The day also saw tributes to paratroopers and glider pilots who landed the day before D-Day to hold Pegasus Bridge.
A display of Second World War aircraft, including a Spitfire, Hurricane and Wellington bomber, brought traffic to a stand still.
Later, modern-day troops from the same allied nations took part in a parachute exercise.
Prince Charles met veterans from the commandos and glider pilots, and presented wings to those who had taken part in the events.
D-Day was due to be seen in by a vigil at Pegasus Bridge at midnight – the hour when paratroopers landed before the assault on the beaches began.
At the war graves themselves, ground staff were working round the clock to get them prepared for a major memorial service today, which will be attended by, among others, Prince Charles, Prime Minister David Cameron and First Minister Alex Salmond.
They fought them on the beaches
THE Allies landed more than 130,000 troops on five beaches on D-Day, the biggest seaborne invasion in history, spread across a 50-mile stretch of coastline in Normandy. The five codenamed beaches were:
SWORD The easternmost of the five beaches, Sword was assaulted by the British who were to advance as far as the strategically important town of Caen and link up with the British airborne forces. The 3rd Division established a solid bridgehead and almost reached Caen, but the town was not to fall to the Allies until mid-July. By the end of the day, some 29,000 men had landed, with about 630 casualties.

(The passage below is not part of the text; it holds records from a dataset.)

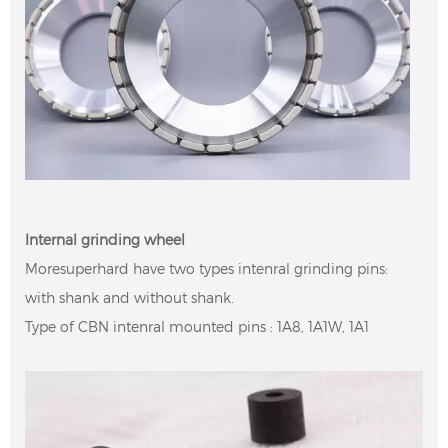
Internal grinding wheel
Moresuperhard have two types intenral grinding pins:
with shank and without shank.
Type of CBN intenral mounted pins : 1A8, 1A1W, 1A1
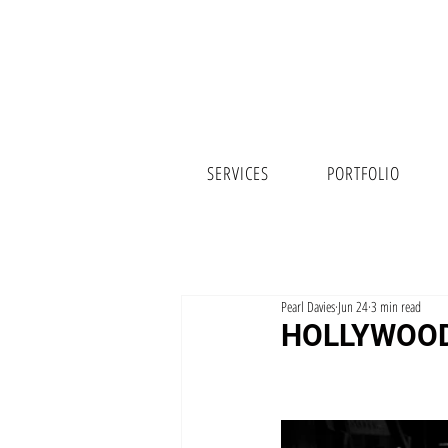
SERVICES
PORTFOLIO
Pearl Davies
Jun 24
3 min read
HOLLYWOOD 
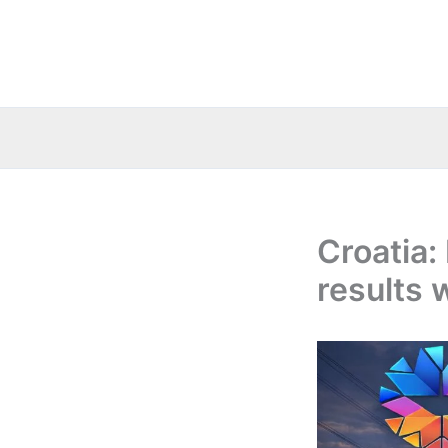
Skip
to
content
Croatia:
results 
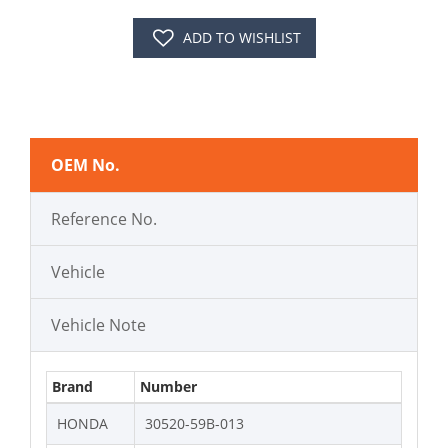
ADD TO WISHLIST
OEM No.
Reference No.
Vehicle
Vehicle Note
Brand
Number
HONDA
30520-59B-013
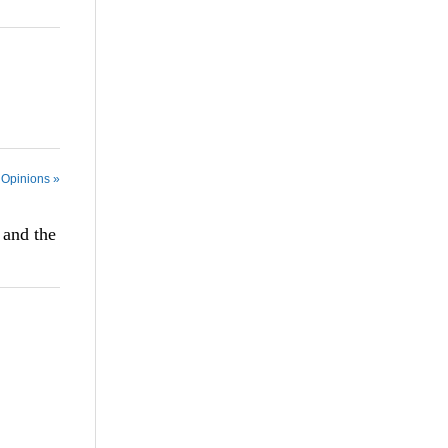
 Opinions »
 and the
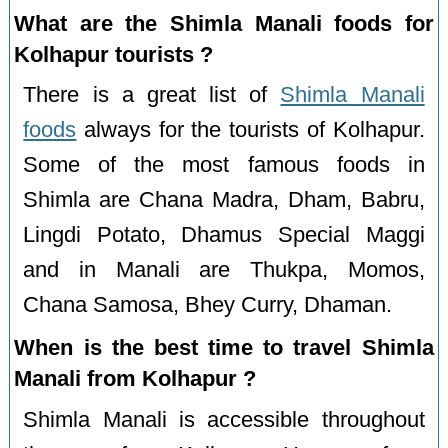
What are the Shimla Manali foods for
Kolhapur tourists ?
There is a great list of
Shimla Manali
foods
always for the tourists of Kolhapur.
Some of the most famous foods in
Shimla are Chana Madra, Dham, Babru,
Lingdi Potato, Dhamus Special Maggi
and in Manali are Thukpa, Momos,
Chana Samosa, Bhey Curry, Dhaman.
When is the best time to travel Shimla
Manali from Kolhapur ?
Shimla Manali is accessible throughout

GOLD Nearly 25,000 men from the British 50th Division landed here – at the centre of the landing zones. The aim was to capture the inland town of Bayeux and link up with the Americans at Omaha. By the end of the day, 413 men had been killed or wounded on the beach, and 89 landing craft destroyed.
JUNO The assault landings on Juno were made by the Canadians. The aim was to join up with the British forces on Gold to the west and Sword to the east. Choppy seas hampered the landings, but the troops were able to forge a bridgehead.
Despite making the deepest penetration of any land forces on 6 June, the Canadians eventually had to withdraw from their position 5km from Caen. Casualty figures were high among the total of 21,400 men who landed there on D-Day.
OMAHA Casualty figures here were higher than on any of the other beaches, with more than 2,000 Americans killed or wounded. Amid difficult terrain and with the whole beach overlooked by cliffs, some doubted whether Omaha should have been chosen.
The Allies also did not know that the experienced German 352nd Infantry Division was taking part in anti-invasion training in the area.
At one point, US colonel George A Taylor reportedly said there were two kinds of people staying on the beach, “the dead and those who are about to die”.
The Americans showed incredible bravery to gain a small foothold. The film Saving Private Ryan portrayed the horrors of Omaha beach.
UTAH Luck played some part in that strong currents swept the first wave of American troops into a more lightly resisted area. Of more than 23,000 men who landed at Utah, some 200 were killed, wounded or missing as they advanced about four miles.